Photo/Illutration Manga artist Hisashi Eguchi with manhole covers he designed for Minamata, Kumamoto Prefecture, in 2020 (Asahi Shimbun file photo)

MINAMATA, Kumamoto Prefecture--Manga artist and native son Hisashi Eguchi reckons his new gig as this city’s first tourism ambassador is to help the good citizens of Minamata overcome their traumatic past.

“An atmosphere has long lingered in Minamata where it was difficult to discuss plans to promote tourism,” Eguchi said in his inaugural greeting. “That was because we shared a sad history. We should not be overwhelmed by history but learn from it for the future.”

He was referring to Minamata disease, the mercury poisoning caused by industrial pollution, which catapulted the southwestern city to national and global attention.

Still, Eguchi emphasized: “It is time to highlight the charms of today’s Minamata while handing down lessons from the past to future generations.”

The 65-year-old received a letter of appointment as tourism ambassador from Minamata Mayor Toshiharu Takaoka during the opening ceremony of a fireworks display on Nov. 13.

The city expects Eguchi to show off its appeal for people both in Japan and overseas, utilizing social media and other means.

Hisashi Eguchi delivers a speech in Minamata, Kumamoto Prefecture, on Nov. 13 while holding his letter of appointment as tourism ambassador. (Masamitsu Oku)

Eguchi made his debut as a manga artist in 1977 and went on to make a name for himself with “Susume!! Pirates” and “Stop!! Hibari-kun!”
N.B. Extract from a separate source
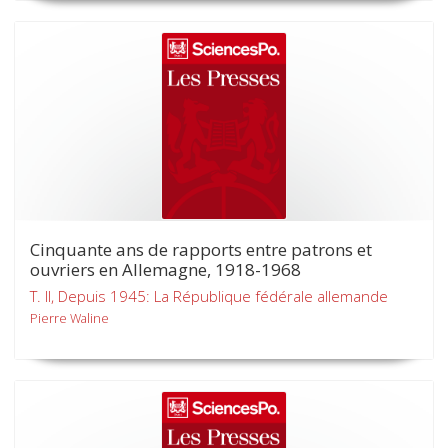
Cinquante ans de rapports entre patrons et
ouvriers en Allemagne, 1918-1968
T. II, Depuis 1945: La République fédérale allemande
Pierre Waline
Eguchi, who is also known as an illustrator, has designed tourism promotion posters for Minamata since fiscal 2008. He provided the designs for manhole covers last year.

His illustration was adopted for a national stand-up paddle board championship scheduled to be held in Minamata in fiscal 2022.

Minamata disease was officially confirmed in 1956. The neurological disorder was caused by wastewater containing methylmercury released into an inland sea from the chemical manufacturer Chisso Corp.’s factory in Minamata.

Many residents developed numbness, impaired vision and other symptoms after eating contaminated fish and shellfish.

About 70,000 people have suffered from mercury poisoning, including more than 2,000 officially recognized as Minamata disease patients.